With a negative carbon footprint from cradle to gate, the study substantiates the biopolymer's potential to mitigate the impacts of global warming
Reinforcing its commitment to sustainable development, Braskem, the largest resin producer in the Americas and the world's leading producer of biopolymers, contracted an exclusive study in partnership with its suppliers to assess the environmental impact of its I'm greenTM Polyethylene, also known as Green Plastic, and to better understand its contributions to the chain. The results indicate that Braskem's biopolymer made from sugarcane ethanol removes 2.15 kg of CO2 for each kilogram of Green Plastic produced. Furthermore, 80% of the energy consumed in the entire process comes from renewable sources.
What differentiates this product made from sugarcane from fossil-based products is the use of renewable feedstock, which is derived from the biogenic carbon found in the green polyethylene that is captured during the sugarcane development phase.
The negative footprint also reflects the reality of Brazil's sugarcane and ethanol industry. Commonly planted on degraded pasture land, sugarcane helps recover the soil and consequently increase its carbon content.
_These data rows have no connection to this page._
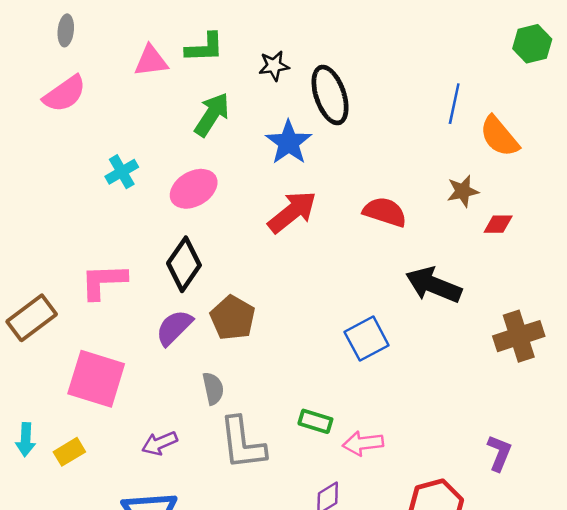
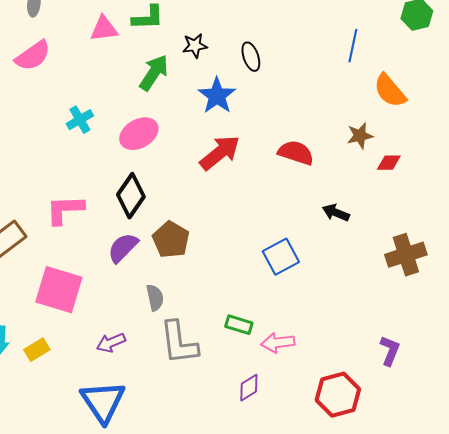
black star: (274, 66) -> (195, 46), moved
black ellipse: (330, 95) -> (251, 57), size x0.6
blue line: (454, 104) -> (353, 46), moved
black arrow: (434, 285) -> (336, 213), size x0.6

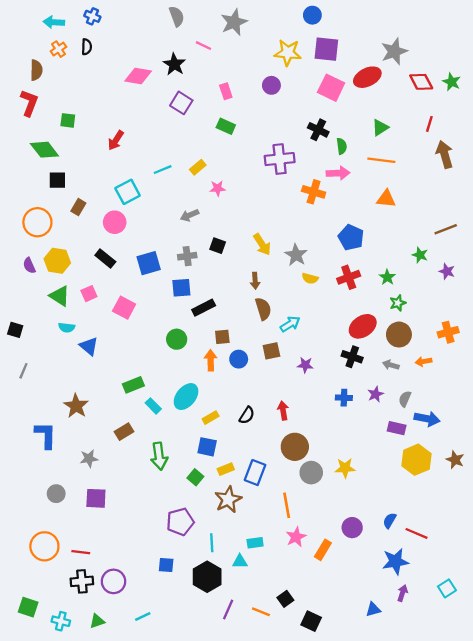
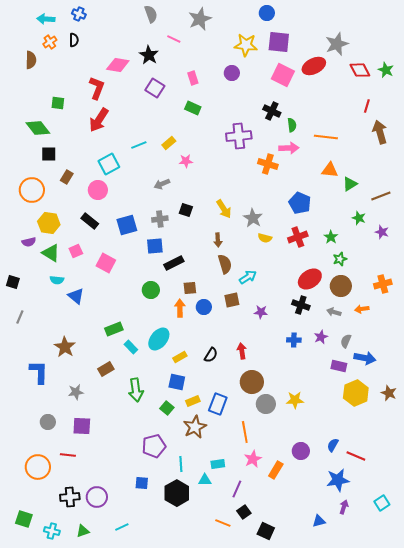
red L-shape: (29, 103) -> (97, 88), moved
green triangle: (380, 127) -> (350, 184), moved
red arrow: (116, 140) -> (99, 120), size x1.4
purple semicircle: (29, 266) -> (29, 242), moved, turned -80
red line: (81, 552) -> (68, 455), moved
purple line: (228, 609) -> (237, 489), moved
Moreover, sugarcane bagasse, a waste product from the crushing process, is often used to generate electric power to supply the entire ethanol production process, which makes it energy self-sufficient, while any surplus power is sent to the grid, adding clean energy to Brazil's energy matrix.
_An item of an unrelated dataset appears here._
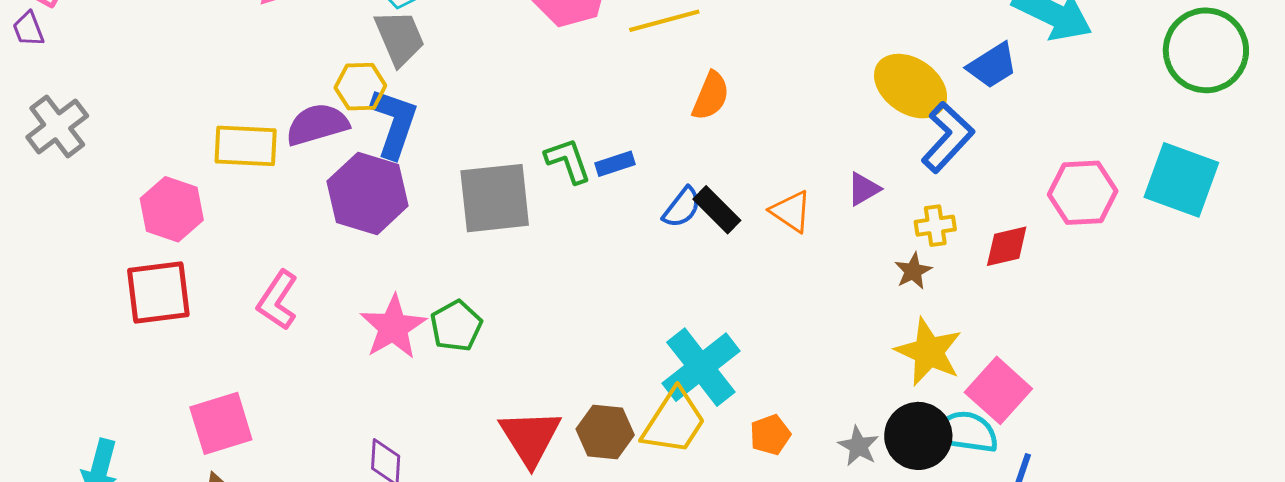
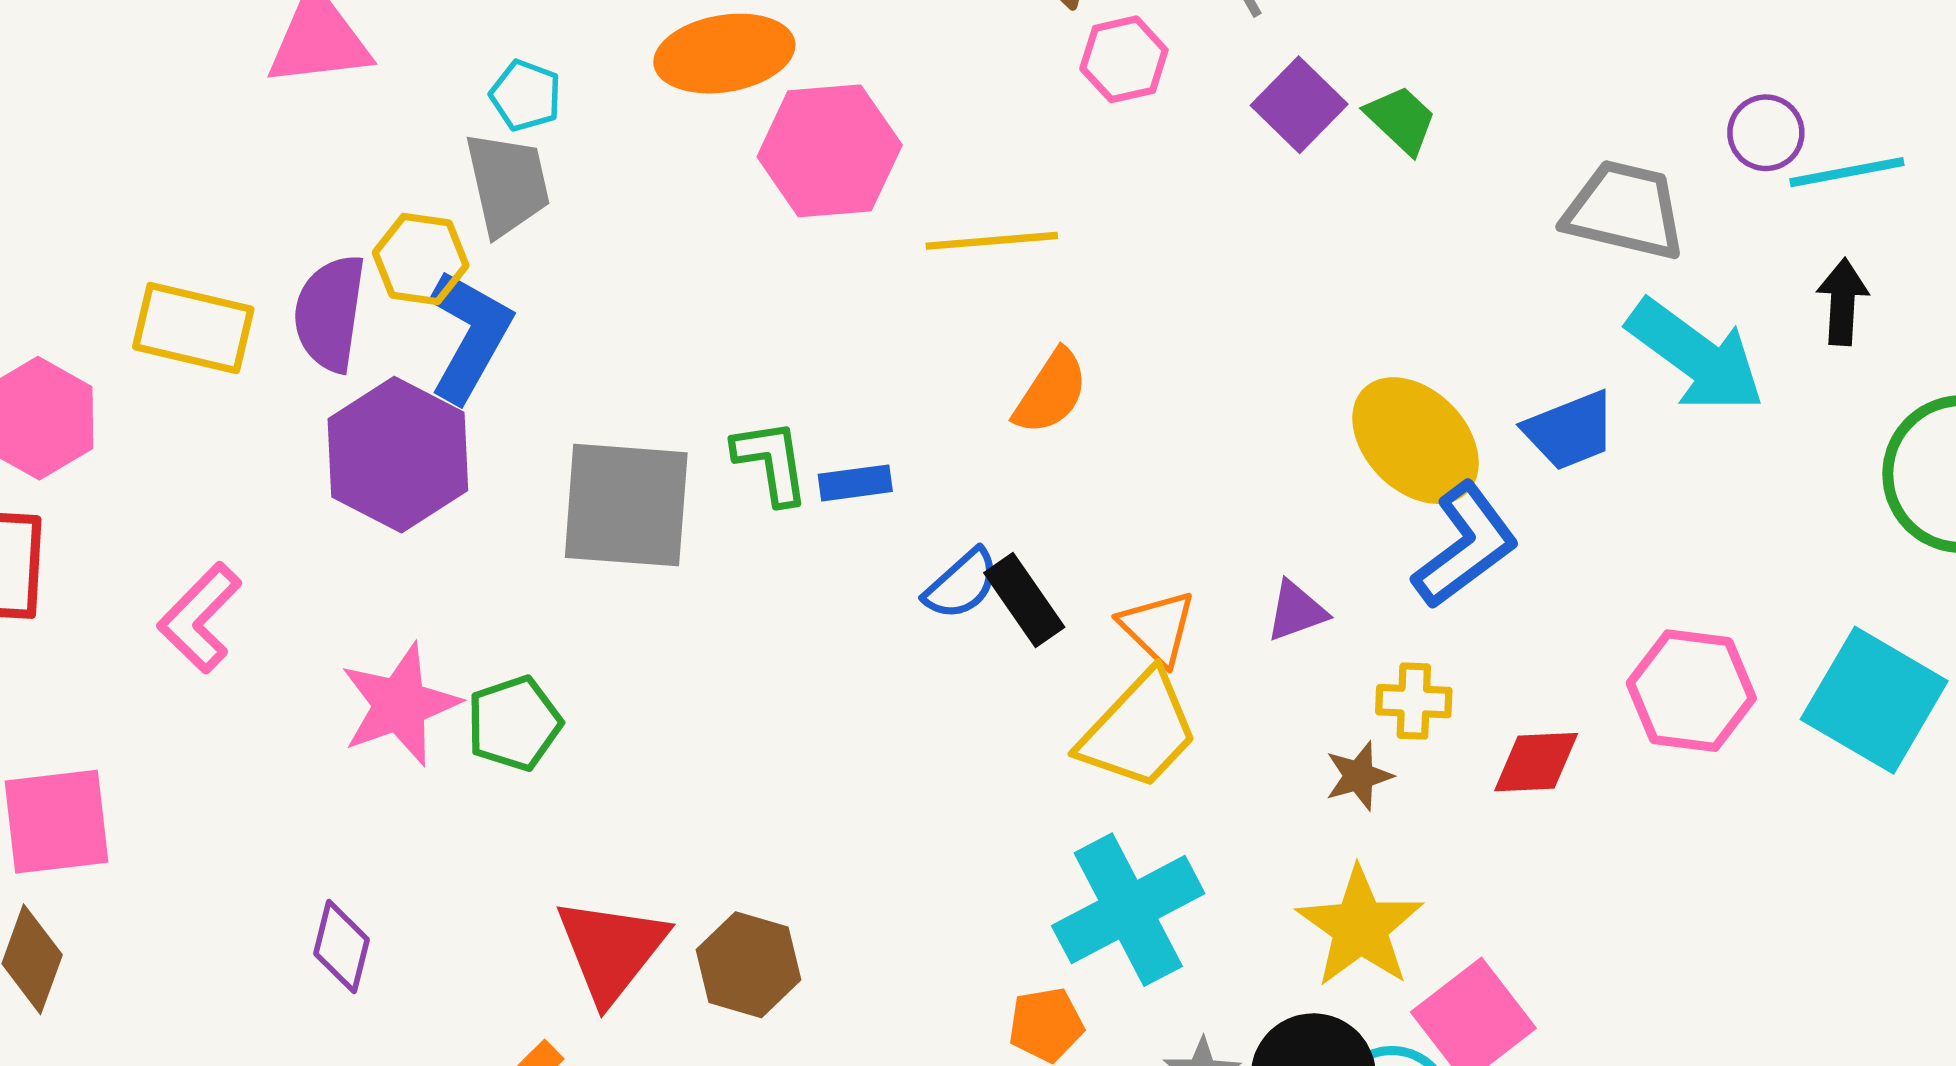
purple semicircle: (317, 124) -> (330, 313), turned -76
cyan cross: (701, 367) -> (1128, 910), moved
yellow trapezoid: (674, 422) -> (1139, 731), moved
It's important to note also that 90% of sugarcane cultivation and harvesting in Brazil is concentrated in the country's Center-South region, which is located more than 1,200 miles from the Amazon Region. The expansion of planted areas is regulated by the Sugarcane Agro-ecological Zoning Policy, a regulatory framework implemented in 2009 by the federal government that prohibits planting in areas with high levels of biodiversity.
"The study shows the particularities of Brazil's sugar-ethanol industry and how they contribute to the biopolymer's sustainability. The sugarcane industry has been working towards sustainable practices and it has already been shown that the efficient use of waste, the generation of renewable energy and prioritizing biodiversity can be positively transformed into environmental benefits for Green Plastic," explained Alexandre Elias, Director of Renewable Chemicals at Braskem. "This study also marks the conclusion of an important phase in the assessment of the bio-based polyethylene's performance. So we hope we're now better prepared to provide our clients with relevant information to support their decision-making process and the development of products that bring new attributes related to sustainability."
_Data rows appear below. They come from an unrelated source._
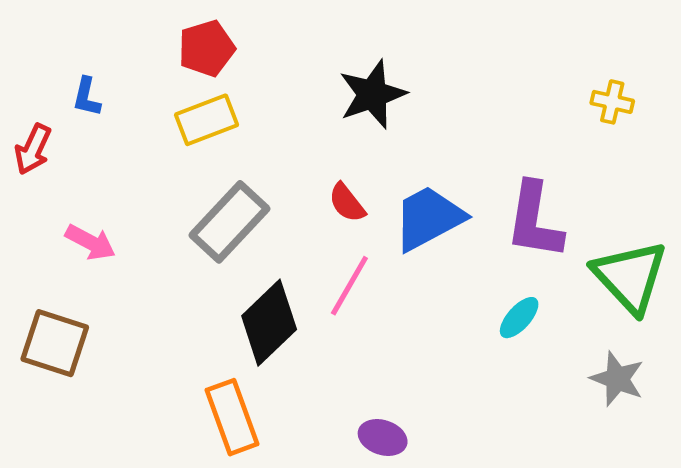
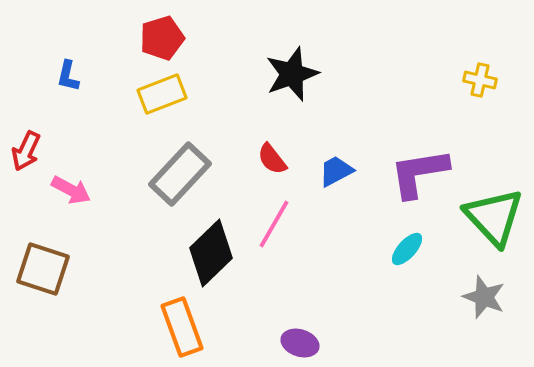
red arrow: (33, 149) -> (26, 151), moved
blue trapezoid: (429, 218) -> (336, 171), size x0.6
purple L-shape: (534, 221) -> (419, 173), turned 72

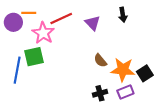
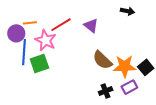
black arrow: (123, 15) -> (127, 11), moved, turned -64
brown semicircle: (100, 61) -> (102, 60), size x1.5
blue line: (17, 70) -> (24, 52), moved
Braskem hired the British consulting firms E4tech and LCAworks, which specialize in conducting life cycle assessments for the sustainable energy and materials industries, to conduct the assessment, which also featured the participation of Brazilian experts with experience in conducting LCAs for the local ethanol industry. The study was undertaken in accordance with the guidelines of the standard ABNT ISO14040 and included an external review of results in which three international experts participated.
LCA - Life Cycle Assessment (LCA) is a technique for assessing the environmental aspects and potential impacts associated with a product that considers the stages from extraction of raw materials from nature input into the production system to the manufacturing of the final product. The analysis enables Braskem and its clients to gain a better understanding of the environmental impact over all lifecycle phases of its products.
With continental dimensions, Brazil enjoys a favorable scenario for developing biopolymers. The country not only is a pioneer in the research and development of biofuels, but also has the world's largest river basin, intense solar irradiation and a diversified climate.
To conduct the LCA, Braskem worked closely with its suppliers and process engineers to collect primary data for the study that made it possible to conduct a study using real data to represent the time-bound, geographic and technological reality in Brazil of the green plastic production process.
The study was presented at the 8th European Bioplastics Conference, an association representing the bioplastics industry in Europe and with member companies around the world. Over the course of 2014, the study will also be presented in specific forums in Brazil and abroad.